When Kavita Singh received the prestigious Infosys Prize in 2018, it was a major recognition of her contribution to the humanities at the national level. I smiled while watching the awards ceremony online, when the host bestowing the honour said, “Among her many publications, I find this one the most interesting: No touching, No spitting, No praying.” This is because I too have often experienced the way people stop to comment on the title of the volume that Kavita and I collaborated on –- No Touching, No Spitting, No Praying: The Museum in South Asia. “I love this title,” or “That’s a great title!” are by now familiar responses to that 2015 book.

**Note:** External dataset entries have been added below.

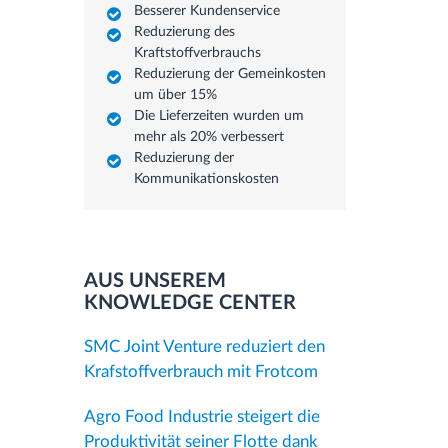
Besserer Kundenservice
Reduzierung des
Kraftstoffverbrauchs
Reduzierung der Gemeinkosten
um über 15%
Die Lieferzeiten wurden um
mehr als 20% verbessert
Reduzierung der
Kommunikationskosten
AUS UNSEREM
KNOWLEDGE CENTER
SMC Joint Venture reduziert den
Krafstoffverbrauch mit Frotcom
Agro Food Industrie steigert die
Produktivität seiner Flotte dank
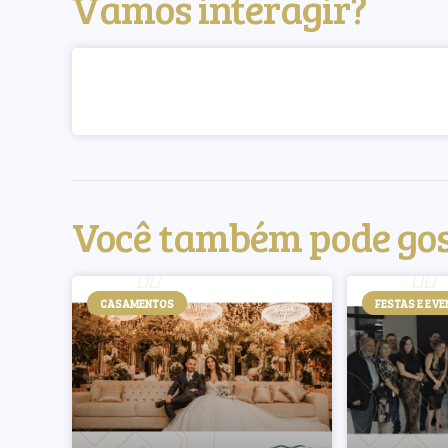
Vamos interagir?
Você também pode go
CASAMENTOS
FESTAS E EV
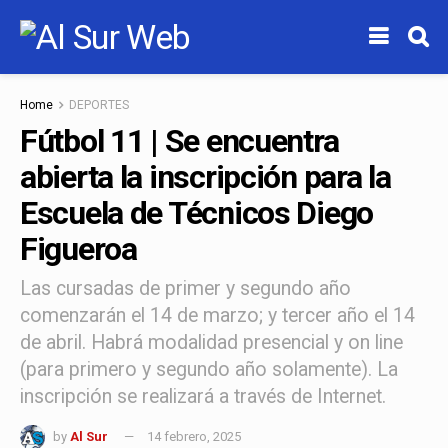
Home
DEPORTES
Fútbol 11 | Se encuentra
abierta la inscripción para la
Escuela de Técnicos Diego
Figueroa
Las cursadas de primer y segundo año
comenzarán el 14 de marzo; y tercer año el 14
de abril. Habrá modalidad presencial y on line
(para primero y segundo año solamente). La
inscripción se realizará a través de Internet.
by
Al Sur
14 febrero, 2025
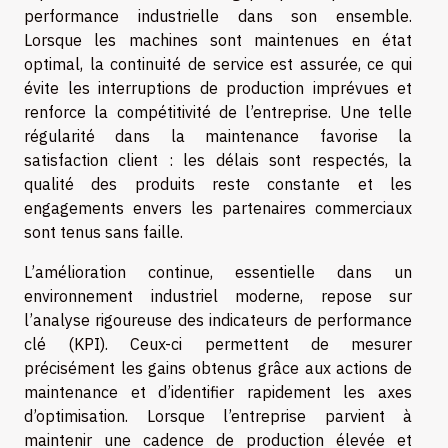
performance industrielle dans son ensemble.
Lorsque les machines sont maintenues en état
optimal, la continuité de service est assurée, ce qui
évite les interruptions de production imprévues et
renforce la compétitivité de l’entreprise. Une telle
régularité dans la maintenance favorise la
satisfaction client : les délais sont respectés, la
qualité des produits reste constante et les
engagements envers les partenaires commerciaux
sont tenus sans faille.
L’amélioration continue, essentielle dans un
environnement industriel moderne, repose sur
l’analyse rigoureuse des indicateurs de performance
clé (KPI). Ceux-ci permettent de mesurer
précisément les gains obtenus grâce aux actions de
maintenance et d’identifier rapidement les axes
d’optimisation. Lorsque l’entreprise parvient à
maintenir une cadence de production élevée et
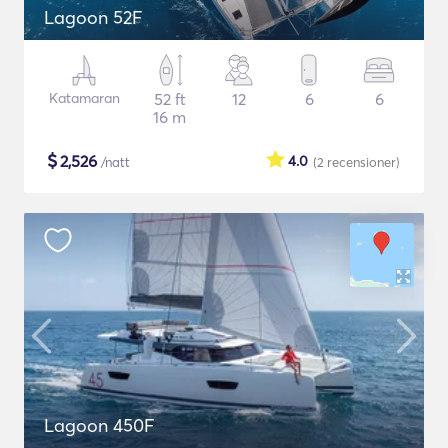
Lagoon 52F
Katamaran
52 ft
12
6
6
16 m
$
2,526
4.0
/natt
(2
recensioner
)
Lagoon 450F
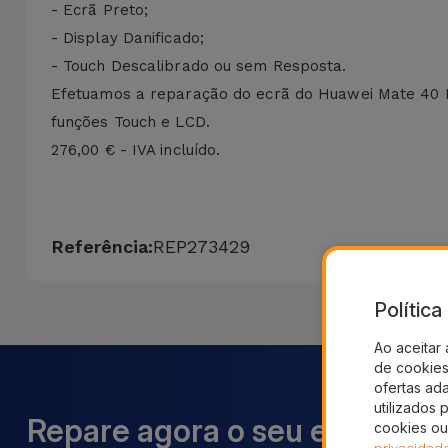
- Ecrã Preto;
- Display Danificado;
- Touch Descalibrado ou sem Resposta.
Efetuamos a reparação do ecrã do Huawei Mate 40 Pr
funções Touch e LCD.
276,00 € - IVA incluído.
Referência:
REP273429
Polític
Ao aceitar 
de cookies 
ofertas ad
utilizados 
Repare agora o seu equipame
cookies ou
privacidad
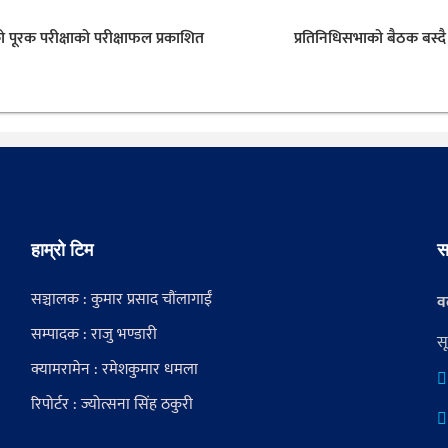
ो पूरक परीक्षाको परीक्षाफल प्रकाशित
प्रतिनिधिसभाको बैठक बस्दै
हाम्रो टिम
स
सञ्चालक : कुमार प्रसाद चौंलागाईं
वर
सम्पादक : राजु भण्डारी
स
क्यामरामेन : रमेशकुमार धमला
रिपोर्टर : ज्योत्सना सिंह ठकुरी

The title was Kavi’s idea, of course. It bears her signature stamp. It is sparkling, witty, playful and curiosity-arousing, but also conceptual, and forever continues to draw a smile. We had seen actual signs that said “no touching” or “no praying” posted in museums throughout the subcontinent, and found stories in the archive about how the spitting of beetle-nut juice was driving British museum officials to distraction during the colonial era (hence, the “no spitting”). But the gesture of bringing those words together in this humorous and rhythmic way, and signalling the relationship of the past to the present, involved a kind of charismatic flourish that was entirely Kavi’s intelligence at work.

Kavi was my co-author, co-editor, co-researcher, co-presenter, and ultimately, a dear friend whom I have known and adored for over two decades. Her son, Aditya, was born one month before my own son, Jalal, and our bond of friendship was forged in and across the momentous journey of motherhood too.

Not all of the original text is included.